BACKGROUND: There is an urgent need to intentionally develop and expand mentoring for junior faculty from underrepresented communities in the area of HIV research. Such a goal is increasingly recognized as essential across all scientific fields because profound disparities exist regarding which doctorally prepared individuals ultimately end up entering research fields in academic settings. The purpose of this article is to describe a novel inter-Center for AIDS Research (CFAR) program designed to support underrepresented scientists in research to address the HIV epidemic in the Mid-Atlantic region. METHODS: Three CFARs in the Mid-Atlantic region (the District of Columbia, Johns Hopkins University CFAR, and University of Pennsylvania CFARs) developed a Scholars program designed for underrepresented minority scholars interested in studying the HIV epidemic in the region.
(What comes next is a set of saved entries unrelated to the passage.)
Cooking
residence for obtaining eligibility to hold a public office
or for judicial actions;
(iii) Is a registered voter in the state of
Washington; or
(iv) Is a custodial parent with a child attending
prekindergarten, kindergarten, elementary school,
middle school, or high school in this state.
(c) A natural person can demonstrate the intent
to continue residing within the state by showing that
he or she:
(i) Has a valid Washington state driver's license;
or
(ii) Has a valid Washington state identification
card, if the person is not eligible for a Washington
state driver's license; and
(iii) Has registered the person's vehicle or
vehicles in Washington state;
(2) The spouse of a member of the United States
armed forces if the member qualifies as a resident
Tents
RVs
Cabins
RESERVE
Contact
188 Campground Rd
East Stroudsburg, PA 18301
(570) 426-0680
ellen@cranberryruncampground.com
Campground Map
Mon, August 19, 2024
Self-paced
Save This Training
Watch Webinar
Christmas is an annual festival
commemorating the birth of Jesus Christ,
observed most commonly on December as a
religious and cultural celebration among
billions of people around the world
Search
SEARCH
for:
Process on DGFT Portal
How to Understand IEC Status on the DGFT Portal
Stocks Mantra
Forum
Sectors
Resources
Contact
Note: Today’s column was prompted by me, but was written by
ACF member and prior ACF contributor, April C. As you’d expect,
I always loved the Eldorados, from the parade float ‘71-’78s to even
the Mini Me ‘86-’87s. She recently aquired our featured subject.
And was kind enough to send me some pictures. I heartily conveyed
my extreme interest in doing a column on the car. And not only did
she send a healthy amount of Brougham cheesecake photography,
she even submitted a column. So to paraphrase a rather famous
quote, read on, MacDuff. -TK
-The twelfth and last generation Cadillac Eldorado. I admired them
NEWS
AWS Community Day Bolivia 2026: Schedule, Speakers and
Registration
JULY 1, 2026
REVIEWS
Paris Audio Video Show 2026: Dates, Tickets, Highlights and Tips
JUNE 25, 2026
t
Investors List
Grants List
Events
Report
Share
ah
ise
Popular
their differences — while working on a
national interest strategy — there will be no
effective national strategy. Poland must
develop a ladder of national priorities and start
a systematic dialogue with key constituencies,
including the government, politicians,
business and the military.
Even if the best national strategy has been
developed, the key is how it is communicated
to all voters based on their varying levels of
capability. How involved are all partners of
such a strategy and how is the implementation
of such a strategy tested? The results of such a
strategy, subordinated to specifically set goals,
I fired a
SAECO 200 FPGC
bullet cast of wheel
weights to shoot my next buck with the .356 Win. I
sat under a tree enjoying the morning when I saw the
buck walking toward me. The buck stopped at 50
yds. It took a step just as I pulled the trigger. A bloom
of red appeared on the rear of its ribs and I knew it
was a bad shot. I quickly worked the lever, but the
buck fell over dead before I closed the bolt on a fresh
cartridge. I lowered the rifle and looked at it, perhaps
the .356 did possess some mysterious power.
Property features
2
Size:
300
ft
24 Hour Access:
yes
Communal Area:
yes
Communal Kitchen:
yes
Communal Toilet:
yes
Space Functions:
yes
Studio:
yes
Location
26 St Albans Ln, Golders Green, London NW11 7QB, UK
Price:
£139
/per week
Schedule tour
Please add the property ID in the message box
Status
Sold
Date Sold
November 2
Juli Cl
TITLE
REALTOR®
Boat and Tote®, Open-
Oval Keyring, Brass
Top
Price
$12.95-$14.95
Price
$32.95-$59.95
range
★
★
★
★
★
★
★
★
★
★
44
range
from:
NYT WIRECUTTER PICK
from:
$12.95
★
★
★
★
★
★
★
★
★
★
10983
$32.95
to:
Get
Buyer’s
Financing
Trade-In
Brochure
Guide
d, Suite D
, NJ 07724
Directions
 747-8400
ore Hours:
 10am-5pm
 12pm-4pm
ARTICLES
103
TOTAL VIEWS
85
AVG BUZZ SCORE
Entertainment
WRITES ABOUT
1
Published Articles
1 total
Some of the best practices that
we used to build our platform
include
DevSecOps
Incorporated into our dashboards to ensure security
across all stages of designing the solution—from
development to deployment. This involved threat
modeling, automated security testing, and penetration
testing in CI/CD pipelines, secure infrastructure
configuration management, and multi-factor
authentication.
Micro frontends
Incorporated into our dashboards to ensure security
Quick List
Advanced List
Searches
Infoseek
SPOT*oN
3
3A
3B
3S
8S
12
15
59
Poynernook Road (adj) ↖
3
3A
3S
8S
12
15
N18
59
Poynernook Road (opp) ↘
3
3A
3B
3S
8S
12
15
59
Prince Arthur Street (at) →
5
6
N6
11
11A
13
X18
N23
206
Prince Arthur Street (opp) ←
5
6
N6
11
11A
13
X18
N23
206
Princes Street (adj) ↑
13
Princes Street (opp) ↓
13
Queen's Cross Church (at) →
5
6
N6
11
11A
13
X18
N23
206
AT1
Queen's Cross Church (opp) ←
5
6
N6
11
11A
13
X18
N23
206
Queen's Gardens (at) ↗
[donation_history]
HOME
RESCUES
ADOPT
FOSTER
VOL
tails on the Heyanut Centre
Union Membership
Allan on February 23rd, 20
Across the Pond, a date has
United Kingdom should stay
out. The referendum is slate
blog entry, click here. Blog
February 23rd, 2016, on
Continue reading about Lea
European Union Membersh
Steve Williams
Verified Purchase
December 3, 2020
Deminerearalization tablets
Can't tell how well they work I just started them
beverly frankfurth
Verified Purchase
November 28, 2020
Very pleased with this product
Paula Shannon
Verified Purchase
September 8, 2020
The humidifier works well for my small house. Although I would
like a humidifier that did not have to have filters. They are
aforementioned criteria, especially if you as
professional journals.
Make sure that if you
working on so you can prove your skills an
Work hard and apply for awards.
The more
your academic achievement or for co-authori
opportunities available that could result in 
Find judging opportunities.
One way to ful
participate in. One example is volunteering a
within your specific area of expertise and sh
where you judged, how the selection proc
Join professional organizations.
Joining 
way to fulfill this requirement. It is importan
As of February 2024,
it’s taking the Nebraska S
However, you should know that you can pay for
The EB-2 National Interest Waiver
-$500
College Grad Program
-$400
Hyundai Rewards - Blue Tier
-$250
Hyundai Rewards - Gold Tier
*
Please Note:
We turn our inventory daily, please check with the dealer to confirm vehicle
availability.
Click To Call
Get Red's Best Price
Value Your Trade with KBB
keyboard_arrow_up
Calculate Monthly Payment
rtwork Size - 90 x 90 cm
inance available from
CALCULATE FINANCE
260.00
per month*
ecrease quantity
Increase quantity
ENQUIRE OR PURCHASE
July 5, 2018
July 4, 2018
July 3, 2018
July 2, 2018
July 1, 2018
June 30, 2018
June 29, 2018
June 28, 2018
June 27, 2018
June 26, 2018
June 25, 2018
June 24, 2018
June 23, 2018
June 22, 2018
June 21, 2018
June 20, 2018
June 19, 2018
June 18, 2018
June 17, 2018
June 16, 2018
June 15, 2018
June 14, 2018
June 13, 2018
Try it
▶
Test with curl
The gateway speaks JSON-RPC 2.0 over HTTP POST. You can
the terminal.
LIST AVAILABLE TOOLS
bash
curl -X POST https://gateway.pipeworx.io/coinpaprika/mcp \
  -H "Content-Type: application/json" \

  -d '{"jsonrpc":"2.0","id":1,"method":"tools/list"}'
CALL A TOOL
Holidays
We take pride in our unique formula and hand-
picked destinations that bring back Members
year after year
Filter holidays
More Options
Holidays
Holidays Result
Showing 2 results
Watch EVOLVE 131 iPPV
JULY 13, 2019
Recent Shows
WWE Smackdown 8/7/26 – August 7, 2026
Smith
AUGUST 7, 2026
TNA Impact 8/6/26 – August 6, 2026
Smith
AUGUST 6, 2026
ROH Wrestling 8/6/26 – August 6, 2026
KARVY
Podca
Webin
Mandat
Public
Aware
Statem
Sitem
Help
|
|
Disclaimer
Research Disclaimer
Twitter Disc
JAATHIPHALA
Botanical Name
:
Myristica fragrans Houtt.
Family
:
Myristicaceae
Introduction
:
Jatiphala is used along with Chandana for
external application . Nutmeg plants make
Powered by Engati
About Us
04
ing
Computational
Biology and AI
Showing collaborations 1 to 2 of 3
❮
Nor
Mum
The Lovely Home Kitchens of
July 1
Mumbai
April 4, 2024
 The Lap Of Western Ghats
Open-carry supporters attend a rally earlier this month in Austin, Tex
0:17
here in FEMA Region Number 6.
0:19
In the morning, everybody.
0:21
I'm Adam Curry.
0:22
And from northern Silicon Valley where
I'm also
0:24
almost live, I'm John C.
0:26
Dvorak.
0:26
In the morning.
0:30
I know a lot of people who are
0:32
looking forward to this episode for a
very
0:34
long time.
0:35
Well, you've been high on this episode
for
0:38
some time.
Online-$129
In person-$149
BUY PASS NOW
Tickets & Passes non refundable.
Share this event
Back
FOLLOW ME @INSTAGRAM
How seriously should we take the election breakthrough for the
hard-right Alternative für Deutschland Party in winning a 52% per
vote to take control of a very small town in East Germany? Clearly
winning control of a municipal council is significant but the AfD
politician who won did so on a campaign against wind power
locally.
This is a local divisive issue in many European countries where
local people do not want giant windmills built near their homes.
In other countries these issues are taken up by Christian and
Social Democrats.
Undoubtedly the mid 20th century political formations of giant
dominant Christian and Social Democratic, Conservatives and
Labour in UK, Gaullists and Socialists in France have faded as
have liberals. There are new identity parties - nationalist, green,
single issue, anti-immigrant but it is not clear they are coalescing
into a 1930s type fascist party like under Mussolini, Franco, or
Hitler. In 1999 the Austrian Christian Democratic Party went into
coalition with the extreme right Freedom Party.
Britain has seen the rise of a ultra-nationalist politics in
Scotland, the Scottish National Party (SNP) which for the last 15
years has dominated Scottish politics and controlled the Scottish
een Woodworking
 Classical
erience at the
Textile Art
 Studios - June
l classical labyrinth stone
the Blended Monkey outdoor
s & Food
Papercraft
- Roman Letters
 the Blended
The program provided resources for scholarship as well as cross-institutional mentoring and training. RESULTS: Scholars in the first cohort have been successful in implementing novel research that informs our understanding of the HIV epidemic in the region as well as increasing skills, publications, and grant submissions and funded applications. Lessons learned from the first cohort will inform future years of the MACC Scholars Program. CONCLUSIONS: The MACC Scholars Program offers a model for other inter-CFAR collaborations wishing to find novel ways to support the next generation of scientists.
|Original language||English (US)|
|Journal||Journal of acquired immune deficiency syndromes (1999)|
|State||Published - Dec 1 2019|
ASJC Scopus subject areas
- Infectious Diseases
- Pharmacology (medical)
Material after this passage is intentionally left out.